Zero tolerance for white supremacists isn't the approach New Zealanders should be taking, says a US-based organisation helping people exit white supremacy groups.
Amid calls for crackdowns on far right hate speech and for the government to be more vocal in condemning it, Life After Hate programme director Robert Orell said we also needed to accept that people could actually change.
The non-profit group claims to have helped 150 people turn away from extremist hate groups since 2010. Last month, they partnered with Facebook to help the social media website to crack down on hate speech.
Co-founder Sammy Rangel, who describes himself as an author, social worker, peace activist and speaker, said the public was often condemning and intolerant of white supremacists, as if they couldn't be changed, or didn't deserve help.
But he said people could be tolerant and reach out to white supremacists, without accepting their ideas.
"There's never been a population that's been so broken or so incorrigible that they weren't worthy of human rights anymore," he said.
"I think that's part of the greatest threat and the greatest danger that people looking at these groups face. They have to challenge themselves not to give into those sentiments."
Five of the six people running Life After Hate claim to be ex-white supremacists themselves.
Mr Rangel said they knew firsthand that showing compassion to white supremacists "amid all the hatred", could help them reconsider their narrative about the world and the people in it.
"We're probably the only gatekeepers in the US right now who are concerned with this space - and we're doing it without having to condemn those group members ... nor do we feel that we need to concede any of those values that we oppose," he said.

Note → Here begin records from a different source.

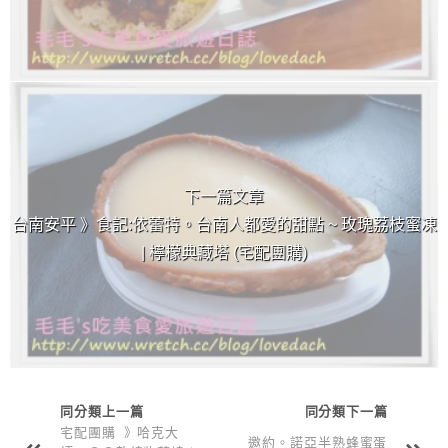
下一篇文章
台南安平 》食記:依蕾特。台南人都愛的甜點 ~ 玫瑰荔枝蜜凍
| 檸檬典藏塔 (宅配團購)
同分類上一篇
同分類下一篇
宅配團購 》哈克大
邀約。諾亞半熟蜂蜜蛋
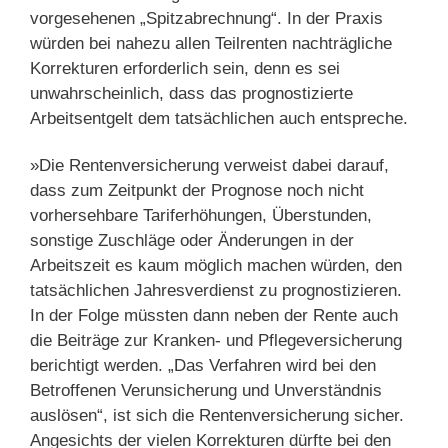
vorgesehenen „Spitzabrechnung“. In der Praxis
würden bei nahezu allen Teilrenten nachträgliche
Korrekturen erforderlich sein, denn es sei
unwahrscheinlich, dass das prognostizierte
Arbeitsentgelt dem tatsächlichen auch entspreche.
»Die Rentenversicherung verweist dabei darauf,
dass zum Zeitpunkt der Prognose noch nicht
vorhersehbare Tariferhöhungen, Überstunden,
sonstige Zuschläge oder Änderungen in der
Arbeitszeit es kaum möglich machen würden, den
tatsächlichen Jahresverdienst zu prognostizieren.
In der Folge müssten dann neben der Rente auch
die Beiträge zur Kranken- und Pflegeversicherung
berichtigt werden. „Das Verfahren wird bei den
Betroffenen Verunsicherung und Unverständnis
auslösen“, ist sich die Rentenversicherung sicher.
Angesichts der vielen Korrekturen dürfte bei den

No New Zealanders have ever reached out to Life After Hate, but the group said the country may need more resources focused on helping people leave behind white supremacy.
Mr Orell said instead of polarising people in white supremacist groups there was a need to try to understand them as fellow humans - vulnerable people who have turned to extremism to find identity, belonging, or status.
"The type of work that exit organisations usually do is helping people who are motivated to make a change and want to leave," he said.
"But, it's also to work with families and support families and help them to understand and respond to their loved one's involvement in violent extremist groups. Then the third aspect is to work with public information and trainings."
Mr Rangel said not only did he think there was room in New Zealand for that kind of an approach - it was a necessity.
"This isn't isolated to pockets of the US or New Zealand. This is becoming an international epidemic," Mr Rangel said.
Welcoming the idea of looking more closely at the "pathways into white supremacy" is University of Auckland sociology professor Steve Matthewman.
He said white supremacy was just as much a personal problem as a wider public issue. Helping individuals was a start, but wider institutional and systematic changes must follow.
"If we want to prevent white supremacist groups taking hold, and if we want to prevent the harms they visit on people then we absolutely need to understand the pathways that lead people into white supremacist groups," he said.
"But transforming that one individual isn't going to change opportunities in the job market, for example, so we do need large scale government intervention."